I was still thinking about the emails and my friend, and praying for him, when I came across Tanya holding her sign up on the busy corner. Thirty minutes later, we were sitting and chatting on the curb.


It's strange how God reaches out to us, even when life feels raw. And despite the discouragements this past week, I am encouraged. I am encouraged by the way my friends stand together. I am encouraged that we still have a chance to make a difference in people's lives. I am encouraged that God still moves and shows us what is truly important.

On the Temple road, two priests walked by a bleeding man on the side of the road because they wanted to stay pure for worship. I am encouraged that Jesus thought the 'impure' Samaritan, the one willing to stop and help the wounded man, is the one he commended.

I see a world, like a giant highway, filled with people lying injured and bleeding on the side of the road. They call out to us (sometimes they call us by name) and they ask us for help. Sometimes they wear the clothes of the street, but often they do not. They shelter their pain in a 'regular life', desperately hoping for a gentle, understanding person to come by and help mend their wounds.

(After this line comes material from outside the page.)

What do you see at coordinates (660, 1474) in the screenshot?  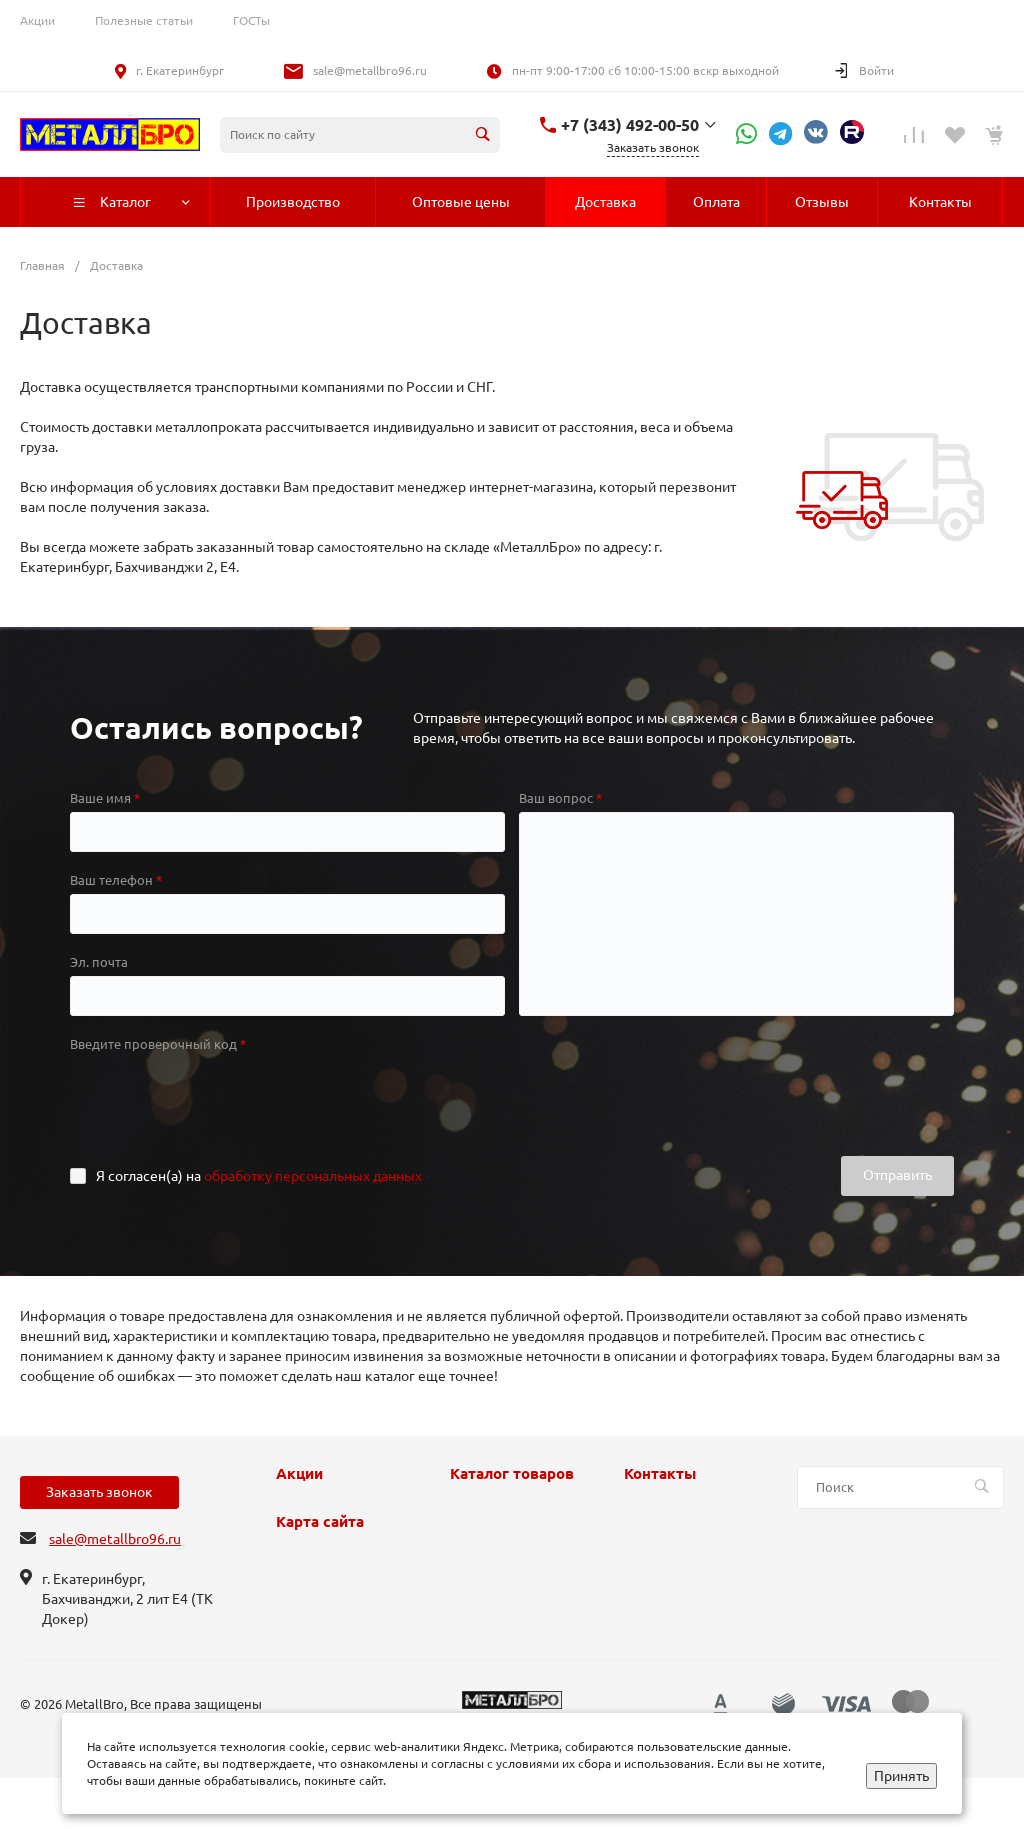 I see `Контакты` at bounding box center [660, 1474].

This then, is your neighbour, Jesus says. Go and do likewise.

I do not apologize for my strong opinions, especially when it comes to mercy. The Kingdom of God is bigger than any single doctrine. Love the Lord your God with all your heart mind and soul, and love your neighbour as yourself. Everything else, as far as I can tell, is negotiable.

My prayer this week is that God will reveal Himself to you through your act of kindness, that He will give you Sight to the wounded and bleeding, and the compassion to move. We are all sinners, and we all struggle. May God remind us that no one person is greater than another, and that the greatest reality in life is not the realization of our successes... but of our kindnesses, especially to those who need it most.